*** Opening of Source data ***
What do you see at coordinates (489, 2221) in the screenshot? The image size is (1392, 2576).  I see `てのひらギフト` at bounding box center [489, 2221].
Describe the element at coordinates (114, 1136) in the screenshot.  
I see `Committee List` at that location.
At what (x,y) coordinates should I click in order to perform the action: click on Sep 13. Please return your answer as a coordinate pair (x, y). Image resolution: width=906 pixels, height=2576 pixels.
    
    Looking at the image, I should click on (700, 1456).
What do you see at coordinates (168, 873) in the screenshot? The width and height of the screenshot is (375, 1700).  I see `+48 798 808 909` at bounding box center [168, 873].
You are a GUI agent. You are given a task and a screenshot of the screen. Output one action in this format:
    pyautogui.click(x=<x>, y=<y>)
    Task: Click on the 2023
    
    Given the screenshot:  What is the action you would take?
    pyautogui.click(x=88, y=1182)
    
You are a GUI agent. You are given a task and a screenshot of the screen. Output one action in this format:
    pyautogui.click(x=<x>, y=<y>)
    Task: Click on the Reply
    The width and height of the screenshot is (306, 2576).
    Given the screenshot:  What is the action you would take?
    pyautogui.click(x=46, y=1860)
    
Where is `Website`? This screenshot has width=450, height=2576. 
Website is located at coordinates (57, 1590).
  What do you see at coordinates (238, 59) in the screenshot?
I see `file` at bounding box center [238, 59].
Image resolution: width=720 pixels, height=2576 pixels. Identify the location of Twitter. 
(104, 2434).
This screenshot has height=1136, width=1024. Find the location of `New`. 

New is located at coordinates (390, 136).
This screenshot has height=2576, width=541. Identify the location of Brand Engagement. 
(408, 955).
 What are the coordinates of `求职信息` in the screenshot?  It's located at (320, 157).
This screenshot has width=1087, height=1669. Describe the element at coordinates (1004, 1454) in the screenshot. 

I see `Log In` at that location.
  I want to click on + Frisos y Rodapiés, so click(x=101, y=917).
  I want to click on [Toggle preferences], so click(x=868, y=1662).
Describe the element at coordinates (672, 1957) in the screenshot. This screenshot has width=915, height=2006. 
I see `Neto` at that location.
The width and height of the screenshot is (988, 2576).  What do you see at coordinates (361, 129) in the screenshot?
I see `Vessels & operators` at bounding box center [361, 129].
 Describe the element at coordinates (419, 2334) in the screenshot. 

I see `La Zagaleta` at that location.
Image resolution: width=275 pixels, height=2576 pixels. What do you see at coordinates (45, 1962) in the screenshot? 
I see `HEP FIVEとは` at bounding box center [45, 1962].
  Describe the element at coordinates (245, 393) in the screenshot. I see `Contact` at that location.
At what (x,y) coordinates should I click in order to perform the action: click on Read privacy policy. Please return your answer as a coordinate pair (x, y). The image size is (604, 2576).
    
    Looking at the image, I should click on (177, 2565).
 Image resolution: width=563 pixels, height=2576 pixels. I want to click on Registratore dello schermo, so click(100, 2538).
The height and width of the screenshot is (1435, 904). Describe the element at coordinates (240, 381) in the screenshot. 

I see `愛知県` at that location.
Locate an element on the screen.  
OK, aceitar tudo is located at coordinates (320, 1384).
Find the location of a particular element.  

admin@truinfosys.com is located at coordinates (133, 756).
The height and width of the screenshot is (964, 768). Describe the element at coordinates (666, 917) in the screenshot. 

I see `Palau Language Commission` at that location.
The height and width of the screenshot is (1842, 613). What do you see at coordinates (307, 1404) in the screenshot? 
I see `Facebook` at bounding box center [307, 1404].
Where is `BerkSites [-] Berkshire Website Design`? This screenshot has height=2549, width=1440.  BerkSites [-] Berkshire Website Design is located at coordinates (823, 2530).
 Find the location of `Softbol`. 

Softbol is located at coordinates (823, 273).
*** Close of Source data ***
Your objective
Each entry above is to be printed again exactly.

Result of this task
What do you see at coordinates (489, 2221) in the screenshot? The image size is (1392, 2576).  I see `てのひらギフト` at bounding box center [489, 2221].
Describe the element at coordinates (114, 1136) in the screenshot.  
I see `Committee List` at that location.
At what (x,y) coordinates should I click in order to perform the action: click on Sep 13. Please return your answer as a coordinate pair (x, y). Image resolution: width=906 pixels, height=2576 pixels.
    
    Looking at the image, I should click on (700, 1456).
What do you see at coordinates (168, 873) in the screenshot? The width and height of the screenshot is (375, 1700).  I see `+48 798 808 909` at bounding box center [168, 873].
You are a GUI agent. You are given a task and a screenshot of the screen. Output one action in this format:
    pyautogui.click(x=<x>, y=<y>)
    Task: Click on the 2023
    
    Given the screenshot:  What is the action you would take?
    pyautogui.click(x=88, y=1182)
    
You are a GUI agent. You are given a task and a screenshot of the screen. Output one action in this format:
    pyautogui.click(x=<x>, y=<y>)
    Task: Click on the Reply
    The width and height of the screenshot is (306, 2576).
    Given the screenshot:  What is the action you would take?
    pyautogui.click(x=46, y=1860)
    
Where is `Website`? This screenshot has width=450, height=2576. 
Website is located at coordinates (57, 1590).
  What do you see at coordinates (238, 59) in the screenshot?
I see `file` at bounding box center [238, 59].
Image resolution: width=720 pixels, height=2576 pixels. Identify the location of Twitter. 
(104, 2434).
This screenshot has height=1136, width=1024. Find the location of `New`. 

New is located at coordinates (390, 136).
This screenshot has height=2576, width=541. Identify the location of Brand Engagement. 
(408, 955).
 What are the coordinates of `求职信息` in the screenshot?  It's located at (320, 157).
This screenshot has width=1087, height=1669. Describe the element at coordinates (1004, 1454) in the screenshot. 

I see `Log In` at that location.
  I want to click on + Frisos y Rodapiés, so click(x=101, y=917).
  I want to click on [Toggle preferences], so click(x=868, y=1662).
Describe the element at coordinates (672, 1957) in the screenshot. This screenshot has width=915, height=2006. 
I see `Neto` at that location.
The width and height of the screenshot is (988, 2576).  What do you see at coordinates (361, 129) in the screenshot?
I see `Vessels & operators` at bounding box center [361, 129].
 Describe the element at coordinates (419, 2334) in the screenshot. 

I see `La Zagaleta` at that location.
Image resolution: width=275 pixels, height=2576 pixels. What do you see at coordinates (45, 1962) in the screenshot? 
I see `HEP FIVEとは` at bounding box center [45, 1962].
  Describe the element at coordinates (245, 393) in the screenshot. I see `Contact` at that location.
At what (x,y) coordinates should I click in order to perform the action: click on Read privacy policy. Please return your answer as a coordinate pair (x, y). The image size is (604, 2576).
    
    Looking at the image, I should click on (177, 2565).
 Image resolution: width=563 pixels, height=2576 pixels. I want to click on Registratore dello schermo, so click(100, 2538).
The height and width of the screenshot is (1435, 904). Describe the element at coordinates (240, 381) in the screenshot. 

I see `愛知県` at that location.
Locate an element on the screen.  
OK, aceitar tudo is located at coordinates (320, 1384).
Find the location of a particular element.  

admin@truinfosys.com is located at coordinates (133, 756).
The height and width of the screenshot is (964, 768). Describe the element at coordinates (666, 917) in the screenshot. 

I see `Palau Language Commission` at that location.
The height and width of the screenshot is (1842, 613). What do you see at coordinates (307, 1404) in the screenshot? 
I see `Facebook` at bounding box center [307, 1404].
Where is `BerkSites [-] Berkshire Website Design`? This screenshot has height=2549, width=1440.  BerkSites [-] Berkshire Website Design is located at coordinates (823, 2530).
 Find the location of `Softbol`. 

Softbol is located at coordinates (823, 273).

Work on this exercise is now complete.